This adds $1$ measurement, denoted as $\tt{fgweight}$, for each correspondence.
\item Correspondence distance:
This is the Euclidean distance between the corresponding descriptors, $\elltwo{\desc_i - \desc_j} / Z$.
This serves as a measure of visual similarity between the features.
(Recall $Z\tighteq\sqrt{2}$ for SIFT descriptors).
This adds $1$ measurement, denoted as $\tt{match\_dist}$, for each correspondence.
\item Normalizer distance:
This is the distance between a matching descriptor and the normalizing descriptor, %
$\elltwo{\desc_c - \descnorm_c} / Z$.
This serves as a measure of visual distinctiveness of the features.

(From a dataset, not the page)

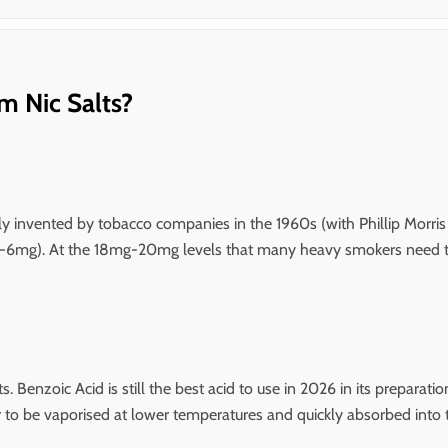
m Nic Salts?
lly invented by tobacco companies in the 1960s (with Phillip Morris l
mg-6mg). At the 18mg-20mg levels that many heavy smokers need to s
s. Benzoic Acid is still the best acid to use in 2026 in its prepara
to be vaporised at lower temperatures and quickly absorbed into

We also include a weighted version of this measurement by multiplying it with the foregroundness score.
This adds $2$ measurements, denoted as $\tt{norm\_dist}$ and $\tt{weighted\_norm\_dist}$, for each
correspondence.
\item Ratio score:
This is the one minus the ratio of the correspondence distance to the normalizer distance, %
$1 - \elltwo{\desc_i - \desc_j} / \elltwo{\desc_c - \descnorm_c}$.
This combines both similarity and distinctiveness.
Note that this is one minus the measure used to filter correspondences in the ratio test.
We perform this subtraction in order to obtain a score that varies directly with distinctiveness --- \ie{}
the ratio score can increase by decreasing the visual difference or increasing the distinctiveness.
We also include a weighted version of this measurement by multiplying it with the foregroundness score.
This adds $2$ measurements, denoted as $\tt{ratio\_score}$ and $\tt{weighted\_ratio\_score}$, for each
correspondence.
\item Spatial verification error:
This is the error in location, scale, and orientation, $( %
\Delta \pt_{i, j}, %
\Delta \scale_{i, j}, %
\Delta \ori_{i, j})$, as measured using~\cref{eqn:inlierdelta}.
This adds $3$ measurements, denoted as $\tt{sver\_err\_xy}$, $\tt{sver\_err\_scale}$, and
$\tt{sver\_err\_ori}$, for each correspondence.
These measurements carry information about the alignment between the feature correspondences.
\item Keypoint relative locations:
These are the xy-locations of the keypoints divided by the width and height of the annotation %
$x_i / w_{\qaid}, y_i / h_{\qaid}$ and $x_i / w_{\daid}, y_j / h_{\daid}$.
These measurements carry information about the spatial distribution of the feature correspondences.
This will be useful for determining if a pair of annotations is a photobomb because often the
photobombing animal is not in the center of the annotation.
This adds $4$ measurements, denoted as $\tt{norm\_x1}$, $\tt{norm\_y1}$, $\tt{norm\_x2}$, and
$\tt{norm\_y2}$, for each correspondence.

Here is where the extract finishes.